[[ GIVEN DATA, beginning ]]
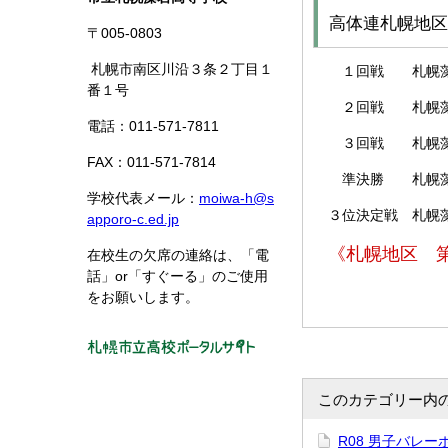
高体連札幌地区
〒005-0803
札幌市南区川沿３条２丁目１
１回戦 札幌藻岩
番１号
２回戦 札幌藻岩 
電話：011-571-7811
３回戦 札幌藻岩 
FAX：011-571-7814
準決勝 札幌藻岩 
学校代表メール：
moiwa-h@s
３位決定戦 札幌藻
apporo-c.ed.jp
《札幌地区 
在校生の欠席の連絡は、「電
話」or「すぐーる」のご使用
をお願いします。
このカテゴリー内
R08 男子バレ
[[ GIVEN DATA, end ]]
[[ GIVEN DATA, beginning ]]
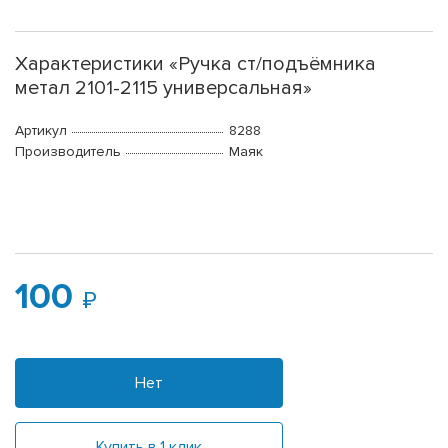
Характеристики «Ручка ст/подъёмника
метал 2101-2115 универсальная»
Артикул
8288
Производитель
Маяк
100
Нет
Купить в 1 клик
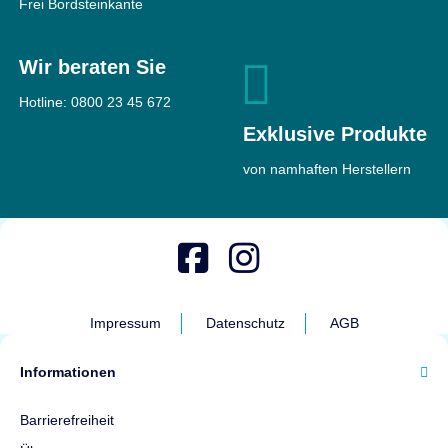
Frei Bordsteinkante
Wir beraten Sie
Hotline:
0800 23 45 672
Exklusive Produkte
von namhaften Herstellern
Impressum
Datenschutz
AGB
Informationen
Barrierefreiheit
[[ GIVEN DATA, end ]]
[[ GIVEN DATA, beginning ]]
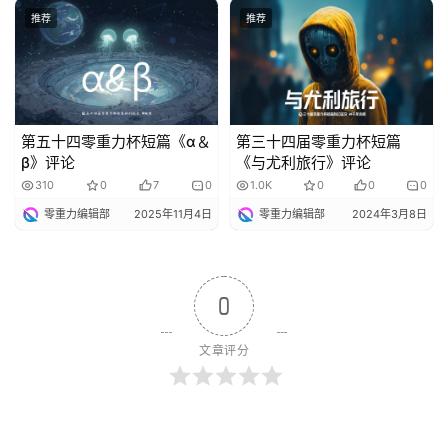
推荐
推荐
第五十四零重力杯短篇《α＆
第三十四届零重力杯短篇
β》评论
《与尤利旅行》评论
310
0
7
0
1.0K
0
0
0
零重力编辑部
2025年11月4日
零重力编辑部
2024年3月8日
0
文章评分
[[ GIVEN DATA, end ]]
### WORK INSTRUCTION
Among the records above, repeat exactly the line with "Exklusive Produkte", the line with "Barrierefreiheit", and every line in between, and only those.

### WRITTEN SOLUTION
Exklusive Produkte
von namhaften Herstellern
Impressum
Datenschutz
AGB
Informationen
Barrierefreiheit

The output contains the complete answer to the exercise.